If you have creditable drug coverage through a group health plan, you may be able to hold off on getting Medicare Part D. If you lose this coverage, you must enroll in Medicare Part D within 63 days of the triggering event.
If you miss signing up for Part D during any of these viable enrollment periods, you may still be able to get it at a later time. However, you will most likely incur a late enrollment penalty, which will increase the cost of your monthly premium for Part D permanently.
Medigap policies help pay for out-of-pocket expenses, such as deductibles, coinsurance and copayments. In some instances, they may also pay for services that are not covered by original Medicare. MedSup policies are standardized under federal law, as well as under Ohio state law.
Medigap plans vary in terms of cost and coverage. Based on what they offer, they may be listed as one of 10 Medigap plans.
In Ohio, a specific type of Medigap plan known as Medicare Select is an available option in all counties. Medicare Select plans require that you use specific hospitals and sometimes, specific doctors. If you buy a Medicare Select plan and find that it does not fit your needs, you may change it to another MedSup plan within 12 months after purchase.
Medigap plans require that you pay a monthly premium. Since they are purchased from private insurance companies, these costs vary. You can access a comprehensive list of private insurers and MedSup plan premium costs here.

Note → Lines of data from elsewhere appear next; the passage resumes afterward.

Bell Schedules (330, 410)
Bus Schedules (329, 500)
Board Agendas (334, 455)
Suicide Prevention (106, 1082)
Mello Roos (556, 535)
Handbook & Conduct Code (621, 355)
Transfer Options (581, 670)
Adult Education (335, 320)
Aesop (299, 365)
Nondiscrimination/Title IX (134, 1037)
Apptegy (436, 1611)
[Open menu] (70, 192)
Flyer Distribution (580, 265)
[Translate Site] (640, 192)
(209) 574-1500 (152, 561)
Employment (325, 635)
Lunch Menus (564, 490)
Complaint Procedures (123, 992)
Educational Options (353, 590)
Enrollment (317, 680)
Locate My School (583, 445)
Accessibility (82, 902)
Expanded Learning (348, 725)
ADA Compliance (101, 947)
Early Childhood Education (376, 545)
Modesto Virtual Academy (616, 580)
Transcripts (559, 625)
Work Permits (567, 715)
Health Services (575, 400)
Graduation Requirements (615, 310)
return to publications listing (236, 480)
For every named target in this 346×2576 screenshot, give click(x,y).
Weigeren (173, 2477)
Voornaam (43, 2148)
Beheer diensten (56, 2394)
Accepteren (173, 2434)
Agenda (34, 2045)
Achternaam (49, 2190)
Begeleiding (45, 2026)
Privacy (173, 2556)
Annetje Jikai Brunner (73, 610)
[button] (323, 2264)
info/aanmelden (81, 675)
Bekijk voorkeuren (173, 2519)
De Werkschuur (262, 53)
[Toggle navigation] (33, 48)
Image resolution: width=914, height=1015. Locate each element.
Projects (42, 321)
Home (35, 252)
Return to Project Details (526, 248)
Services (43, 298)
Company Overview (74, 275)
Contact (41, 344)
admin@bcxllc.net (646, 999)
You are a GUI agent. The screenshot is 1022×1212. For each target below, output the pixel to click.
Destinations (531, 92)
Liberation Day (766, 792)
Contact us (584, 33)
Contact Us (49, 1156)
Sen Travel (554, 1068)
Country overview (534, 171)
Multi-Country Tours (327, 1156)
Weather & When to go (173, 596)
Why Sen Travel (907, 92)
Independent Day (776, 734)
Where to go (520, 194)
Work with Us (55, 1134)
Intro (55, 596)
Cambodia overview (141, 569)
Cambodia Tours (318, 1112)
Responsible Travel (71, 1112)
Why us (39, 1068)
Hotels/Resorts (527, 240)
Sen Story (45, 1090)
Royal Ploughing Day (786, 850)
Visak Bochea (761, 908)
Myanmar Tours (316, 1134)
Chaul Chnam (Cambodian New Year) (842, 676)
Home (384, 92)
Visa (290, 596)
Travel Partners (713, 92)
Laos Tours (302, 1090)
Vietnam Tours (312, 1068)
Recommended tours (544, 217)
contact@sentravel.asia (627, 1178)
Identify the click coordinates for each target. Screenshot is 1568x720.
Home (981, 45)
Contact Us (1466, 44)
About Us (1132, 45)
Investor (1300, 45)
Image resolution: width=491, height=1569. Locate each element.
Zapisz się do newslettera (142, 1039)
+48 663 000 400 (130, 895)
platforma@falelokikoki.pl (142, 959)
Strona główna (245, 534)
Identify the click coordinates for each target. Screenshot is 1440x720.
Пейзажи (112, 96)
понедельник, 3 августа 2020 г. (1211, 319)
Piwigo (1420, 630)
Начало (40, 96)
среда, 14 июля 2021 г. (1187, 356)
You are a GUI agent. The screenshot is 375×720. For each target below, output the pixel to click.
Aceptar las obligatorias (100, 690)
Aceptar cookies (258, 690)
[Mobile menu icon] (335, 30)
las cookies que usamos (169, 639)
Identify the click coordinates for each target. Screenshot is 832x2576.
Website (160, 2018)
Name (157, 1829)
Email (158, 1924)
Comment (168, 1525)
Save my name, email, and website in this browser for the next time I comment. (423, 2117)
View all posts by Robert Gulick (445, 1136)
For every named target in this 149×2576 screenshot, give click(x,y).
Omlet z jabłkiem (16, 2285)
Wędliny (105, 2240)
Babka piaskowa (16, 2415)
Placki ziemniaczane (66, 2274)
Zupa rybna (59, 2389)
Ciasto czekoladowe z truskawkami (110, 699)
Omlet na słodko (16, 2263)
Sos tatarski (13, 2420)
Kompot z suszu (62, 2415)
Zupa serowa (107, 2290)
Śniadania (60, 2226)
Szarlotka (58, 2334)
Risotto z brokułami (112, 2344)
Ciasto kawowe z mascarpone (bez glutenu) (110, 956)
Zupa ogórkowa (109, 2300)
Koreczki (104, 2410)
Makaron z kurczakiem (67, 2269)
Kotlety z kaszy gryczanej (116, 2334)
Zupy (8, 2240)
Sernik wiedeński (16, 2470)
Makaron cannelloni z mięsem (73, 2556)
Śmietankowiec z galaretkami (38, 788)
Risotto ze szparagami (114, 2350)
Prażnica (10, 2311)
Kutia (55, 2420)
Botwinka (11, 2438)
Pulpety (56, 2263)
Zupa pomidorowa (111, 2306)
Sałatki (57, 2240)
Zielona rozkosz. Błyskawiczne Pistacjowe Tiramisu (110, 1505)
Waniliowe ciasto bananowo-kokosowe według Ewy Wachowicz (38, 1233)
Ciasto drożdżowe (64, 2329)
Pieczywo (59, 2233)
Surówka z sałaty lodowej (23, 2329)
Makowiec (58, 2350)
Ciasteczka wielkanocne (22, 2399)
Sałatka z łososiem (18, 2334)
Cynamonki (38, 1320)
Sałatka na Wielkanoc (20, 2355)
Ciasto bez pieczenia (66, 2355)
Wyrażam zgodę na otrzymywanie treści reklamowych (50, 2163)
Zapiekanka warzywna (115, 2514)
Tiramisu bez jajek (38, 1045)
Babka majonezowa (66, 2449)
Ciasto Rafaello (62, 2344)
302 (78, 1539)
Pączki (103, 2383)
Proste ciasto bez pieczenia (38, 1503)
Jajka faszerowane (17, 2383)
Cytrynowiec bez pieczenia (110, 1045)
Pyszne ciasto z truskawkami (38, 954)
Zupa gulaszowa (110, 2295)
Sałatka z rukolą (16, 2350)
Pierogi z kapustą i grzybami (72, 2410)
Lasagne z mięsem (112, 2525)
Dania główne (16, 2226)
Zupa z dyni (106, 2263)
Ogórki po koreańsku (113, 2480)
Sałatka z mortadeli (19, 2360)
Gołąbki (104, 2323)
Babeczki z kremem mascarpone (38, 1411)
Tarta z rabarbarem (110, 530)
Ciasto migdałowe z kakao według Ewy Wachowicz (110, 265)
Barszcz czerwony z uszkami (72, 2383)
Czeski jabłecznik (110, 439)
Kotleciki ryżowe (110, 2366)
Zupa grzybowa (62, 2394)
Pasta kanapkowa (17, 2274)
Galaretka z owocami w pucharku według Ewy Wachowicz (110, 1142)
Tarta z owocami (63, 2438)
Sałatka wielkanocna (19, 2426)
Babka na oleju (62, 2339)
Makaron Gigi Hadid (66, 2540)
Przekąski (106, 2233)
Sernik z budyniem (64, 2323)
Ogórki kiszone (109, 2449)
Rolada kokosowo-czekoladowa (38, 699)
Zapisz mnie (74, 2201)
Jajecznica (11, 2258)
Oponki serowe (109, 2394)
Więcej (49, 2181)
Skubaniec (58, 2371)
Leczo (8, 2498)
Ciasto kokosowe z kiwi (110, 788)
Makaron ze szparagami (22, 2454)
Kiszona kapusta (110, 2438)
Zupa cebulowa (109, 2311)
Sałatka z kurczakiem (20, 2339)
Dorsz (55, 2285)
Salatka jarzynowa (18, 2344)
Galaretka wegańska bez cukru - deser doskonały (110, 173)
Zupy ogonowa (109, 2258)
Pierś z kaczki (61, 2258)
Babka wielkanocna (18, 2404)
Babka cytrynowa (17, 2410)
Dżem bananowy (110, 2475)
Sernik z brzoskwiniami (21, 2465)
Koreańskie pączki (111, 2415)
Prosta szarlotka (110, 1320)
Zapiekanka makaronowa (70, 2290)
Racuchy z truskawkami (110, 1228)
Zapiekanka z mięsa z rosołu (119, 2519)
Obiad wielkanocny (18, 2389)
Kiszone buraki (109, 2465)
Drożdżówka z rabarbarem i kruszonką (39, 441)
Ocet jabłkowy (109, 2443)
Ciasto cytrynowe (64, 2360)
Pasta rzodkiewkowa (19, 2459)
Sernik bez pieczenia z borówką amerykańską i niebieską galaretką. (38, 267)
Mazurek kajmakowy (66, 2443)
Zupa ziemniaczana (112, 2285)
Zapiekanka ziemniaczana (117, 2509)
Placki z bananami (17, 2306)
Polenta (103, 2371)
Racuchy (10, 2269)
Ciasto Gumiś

Get help enrolling in Medicare in Ohio
If you need additional information or help enrolling in Medicare in Ohio, these organizations can help:
- Ohio Senior Health Insurance Information Program (OSHIIP): 800-686-1578
- Ohio Department of Aging: 800-266-4346
- Local Area Agency on Aging: 866-243-5678
- Centers for Medicare and Medicaid: 800-MEDICARE (800-633-4227)
- Social Security Administration: 800-772-1213
Medicare is a federal program which is available to residents of Ohio. You’ll have several different plans to choose from to get the coverage and rates that meet your needs. The dates for enrollment in Ohio for Medicare parts A, B, C, D, and Medigap are the same as those throughout the rest of the country.
This article was updated on October 22, 2020 to reflect 2021 Medicare information.